--- EXERCISE MATERIALS Enclosed Below ---

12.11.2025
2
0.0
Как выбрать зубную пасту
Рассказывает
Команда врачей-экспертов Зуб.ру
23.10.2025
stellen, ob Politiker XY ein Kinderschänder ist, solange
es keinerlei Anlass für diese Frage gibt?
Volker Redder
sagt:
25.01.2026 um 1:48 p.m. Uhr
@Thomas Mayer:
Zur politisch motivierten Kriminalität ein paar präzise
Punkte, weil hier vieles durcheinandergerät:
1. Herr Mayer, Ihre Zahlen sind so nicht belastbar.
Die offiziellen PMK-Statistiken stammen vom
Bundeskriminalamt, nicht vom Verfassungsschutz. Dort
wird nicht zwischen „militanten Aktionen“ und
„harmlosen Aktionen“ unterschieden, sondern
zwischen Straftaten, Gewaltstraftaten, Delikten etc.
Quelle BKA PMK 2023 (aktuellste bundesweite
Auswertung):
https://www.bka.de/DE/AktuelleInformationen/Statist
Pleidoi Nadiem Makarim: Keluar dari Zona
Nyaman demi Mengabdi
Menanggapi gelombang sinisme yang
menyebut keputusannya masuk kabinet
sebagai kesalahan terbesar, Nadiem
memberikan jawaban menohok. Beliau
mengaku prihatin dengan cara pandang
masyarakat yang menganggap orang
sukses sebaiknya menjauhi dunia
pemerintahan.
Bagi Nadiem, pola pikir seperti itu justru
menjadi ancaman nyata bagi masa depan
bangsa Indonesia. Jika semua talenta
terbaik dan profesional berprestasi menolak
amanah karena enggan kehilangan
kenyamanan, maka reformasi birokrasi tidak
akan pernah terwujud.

--- End of Enclosed EXERCISE MATERIALS ---
--- EXERCISE MATERIALS Enclosed Below ---

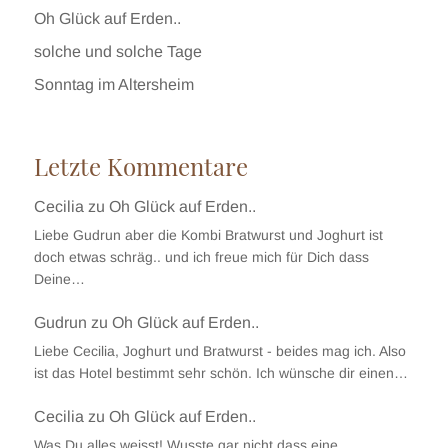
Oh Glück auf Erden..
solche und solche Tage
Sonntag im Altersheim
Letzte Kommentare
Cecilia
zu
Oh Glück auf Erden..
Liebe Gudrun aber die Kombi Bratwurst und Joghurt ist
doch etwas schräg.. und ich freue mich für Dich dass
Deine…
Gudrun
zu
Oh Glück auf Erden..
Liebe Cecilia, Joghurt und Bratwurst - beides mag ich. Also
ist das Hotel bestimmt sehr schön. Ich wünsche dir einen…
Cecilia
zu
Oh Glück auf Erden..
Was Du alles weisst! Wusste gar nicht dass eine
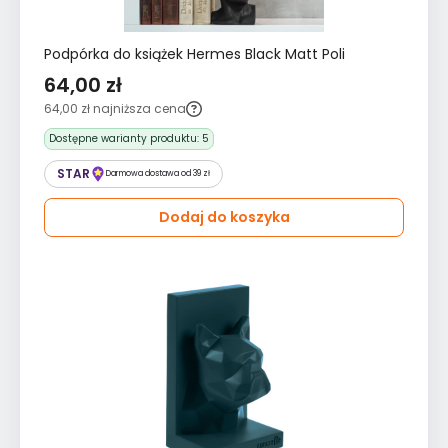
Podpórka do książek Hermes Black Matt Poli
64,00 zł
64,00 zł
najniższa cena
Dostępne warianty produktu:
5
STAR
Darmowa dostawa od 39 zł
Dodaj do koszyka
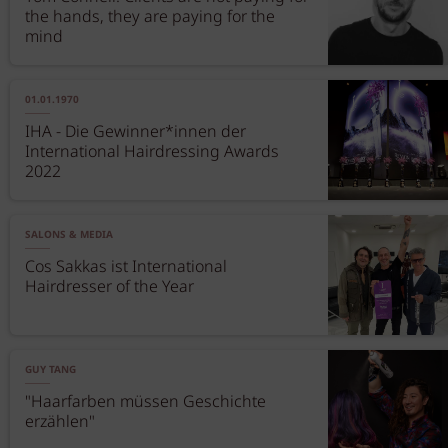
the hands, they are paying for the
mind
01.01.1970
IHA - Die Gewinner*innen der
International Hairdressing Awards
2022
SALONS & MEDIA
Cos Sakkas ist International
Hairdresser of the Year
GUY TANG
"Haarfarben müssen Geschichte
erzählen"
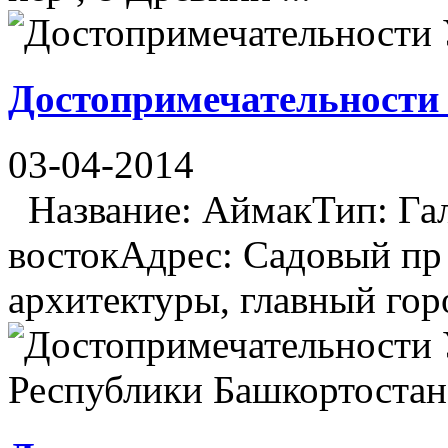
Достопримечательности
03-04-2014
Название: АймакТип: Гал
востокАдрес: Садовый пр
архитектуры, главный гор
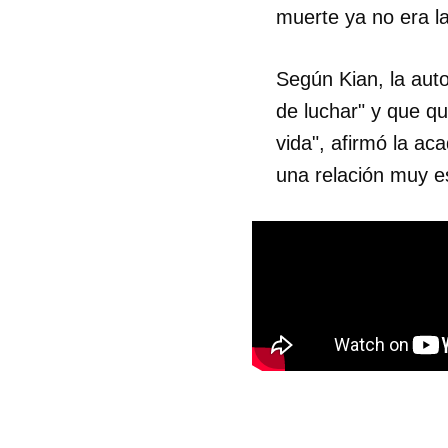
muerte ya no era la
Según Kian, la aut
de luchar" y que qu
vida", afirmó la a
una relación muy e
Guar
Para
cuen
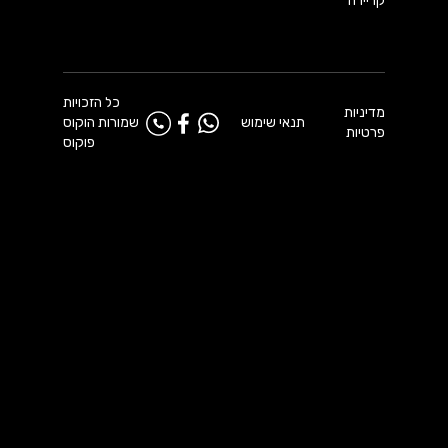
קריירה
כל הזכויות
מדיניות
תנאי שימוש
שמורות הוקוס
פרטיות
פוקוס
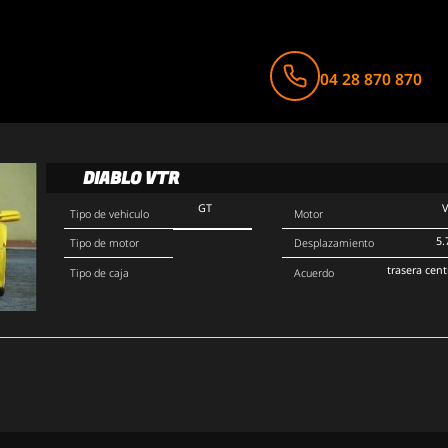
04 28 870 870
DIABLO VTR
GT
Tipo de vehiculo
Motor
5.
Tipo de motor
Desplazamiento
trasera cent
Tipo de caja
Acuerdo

--- End of Enclosed EXERCISE MATERIALS ---

PROBLEM STATEMENT
In the entries above, how many lines hold the word "Bratwurst"? Answer with the number only.

OUTPUT FOR THIS EXERCISE
2